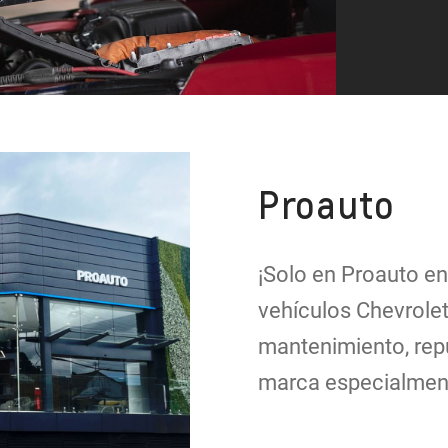
Proauto
¡Solo en Proauto en
vehículos Chevrolet
mantenimiento, repu
marca especialment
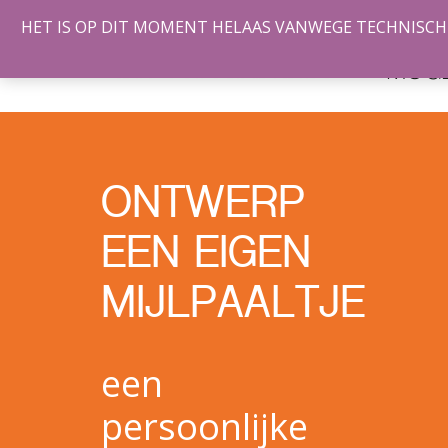
HET IS OP DIT MOMENT HELAAS VANWEGE TECHNISCHE 
DE
MOGE
ONTWERP
EEN EIGEN
MIJLPAALTJE
een
persoonlijke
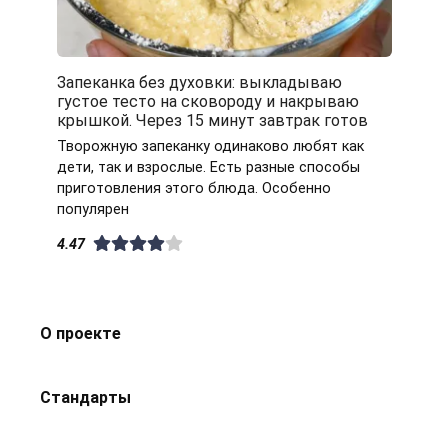
Запеканка без духовки: выкладываю
густое тесто на сковороду и накрываю
крышкой. Через 15 минут завтрак готов
Творожную запеканку одинаково любят как
дети, так и взрослые. Есть разные способы
приготовления этого блюда. Особенно
популярен
4.47
О проекте
Стандарты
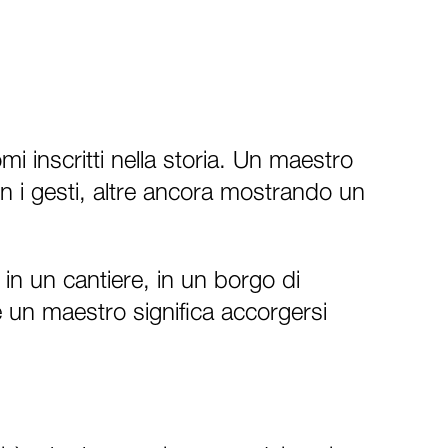
i inscritti nella storia. Un maestro
on i gesti, altre ancora mostrando un
 in un cantiere, in un borgo di
 un maestro significa accorgersi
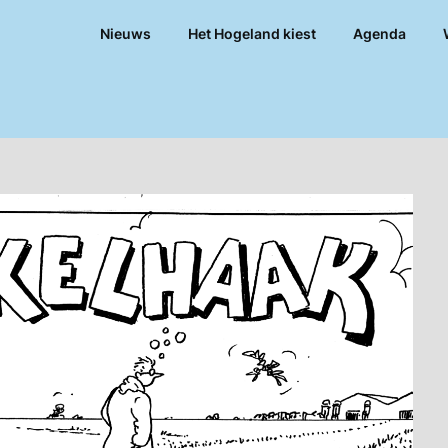
Nieuws
Het Hogeland kiest
Agenda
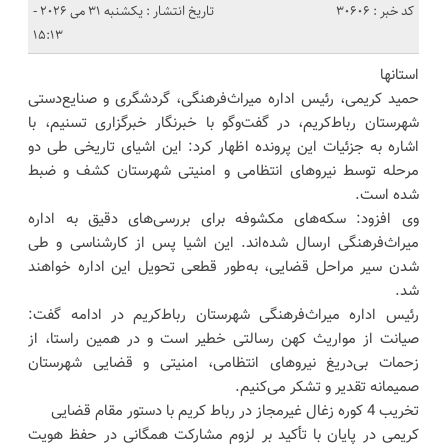
کد خبر : 30606
تاریخ انتشار : یکشنبه 31 می 2026 -
15:13
استانها
حمید کریمی، رئیس اداره میراث‌فرهنگی، گردشگری و صنایع‌دستی
شهرستان رباط‌کریم، در گفت‌وگو با خبرنگار خبرگزاری تسنیم، با
اشاره به جزئیات این پرونده اظهار کرد: این اشیای تاریخی طی دو
مرحله توسط نیروهای انتظامی و امنیتی شهرستان کشف و ضبط
شده است.
وی افزود: سکه‌های مکشوفه برای بررسی‌های دقیق به اداره
میراث‌فرهنگی ارسال شده‌اند. این اشیا پس از کارشناسی و طی
شدن سیر مراحل قضایی، به‌طور قطعی تحویل این اداره خواهند
شد.
رئیس اداره میراث‌فرهنگی شهرستان رباط‌کریم در ادامه گفت:
صیانت از مواریث کهن رسالتی خطیر است و در همین راستا، از
زحمات بی‌دریغ نیروهای انتظامی، امنیتی و قضایی شهرستان
صمیمانه تقدیر و تشکر می‌کنیم.
تخریب 4 کوره زغال غیرمجاز در رباط کریم با دستور مقام قضایی
کریمی در پایان با تأکید بر لزوم مشارکت همگانی در حفظ هویت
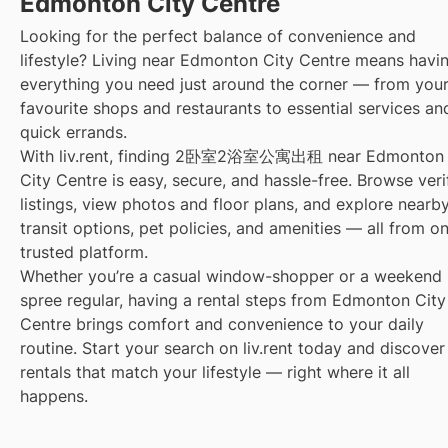
Edmonton City Centre
Looking for the perfect balance of convenience and
lifestyle? Living near Edmonton City Centre means havi
everything you need just around the corner — from you
favourite shops and restaurants to essential services an
quick errands.
With liv.rent, finding 2卧室2浴室公寓出租 near Edmonton
City Centre is easy, secure, and hassle-free. Browse veri
listings, view photos and floor plans, and explore nearb
transit options, pet policies, and amenities — all from o
trusted platform.
Whether you’re a casual window-shopper or a weekend
spree regular, having a rental steps from Edmonton City
Centre brings comfort and convenience to your daily
routine. Start your search on liv.rent today and discover
rentals that match your lifestyle — right where it all
happens.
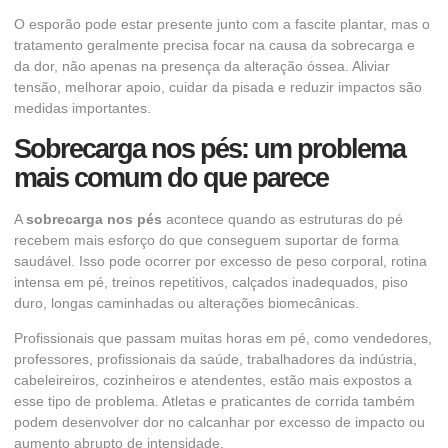
O esporão pode estar presente junto com a fascite plantar, mas o
tratamento geralmente precisa focar na causa da sobrecarga e
da dor, não apenas na presença da alteração óssea. Aliviar
tensão, melhorar apoio, cuidar da pisada e reduzir impactos são
medidas importantes.
Sobrecarga nos pés: um problema
mais comum do que parece
A
sobrecarga nos pés
acontece quando as estruturas do pé
recebem mais esforço do que conseguem suportar de forma
saudável. Isso pode ocorrer por excesso de peso corporal, rotina
intensa em pé, treinos repetitivos, calçados inadequados, piso
duro, longas caminhadas ou alterações biomecânicas.
Profissionais que passam muitas horas em pé, como vendedores,
professores, profissionais da saúde, trabalhadores da indústria,
cabeleireiros, cozinheiros e atendentes, estão mais expostos a
esse tipo de problema. Atletas e praticantes de corrida também
podem desenvolver dor no calcanhar por excesso de impacto ou
aumento abrupto de intensidade.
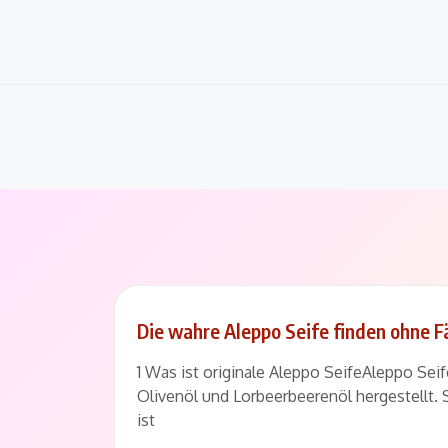
Skip
to
content
Die wahre Aleppo Seife finden ohne 
1 Was ist originale Aleppo SeifeAleppo Seife
Olivenöl und Lorbeerbeerenöl hergestellt.
ist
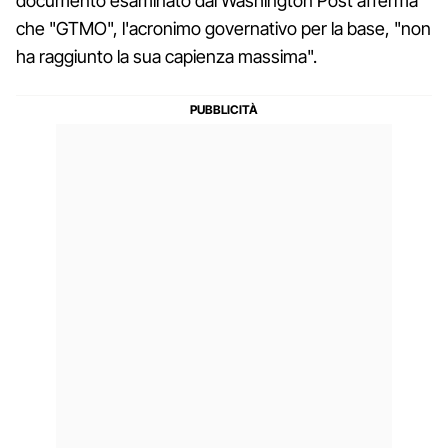
documento esaminato dal Washington Post afferma
che "GTMO", l'acronimo governativo per la base, "non
ha raggiunto la sua capienza massima".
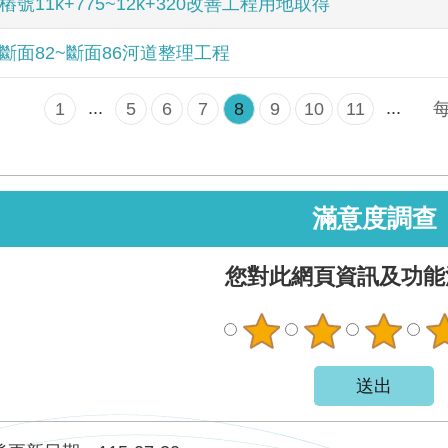
號11k+775~12k+320改善工程用地取得
斷面82~斷面86河道整理工程
...
...
1
5
6
7
8
9
10
11
滿意度調查
您對此網頁資訊及功能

» Instructions to follow: Look above for the line with "تخریب 4 کوره" and the line with "everything you need", then copy exactly the lines from the first through the second, both kept, with no pictures.

» Solution to this exercise:
تخریب 4 کوره زغال غیرمجاز در رباط کریم با دستور مقام قضایی
کریمی در پایان با تأکید بر لزوم مشارکت همگانی در حفظ هویت
Edmonton City Centre
Looking for the perfect balance of convenience and
lifestyle? Living near Edmonton City Centre means havi
everything you need just around the corner — from you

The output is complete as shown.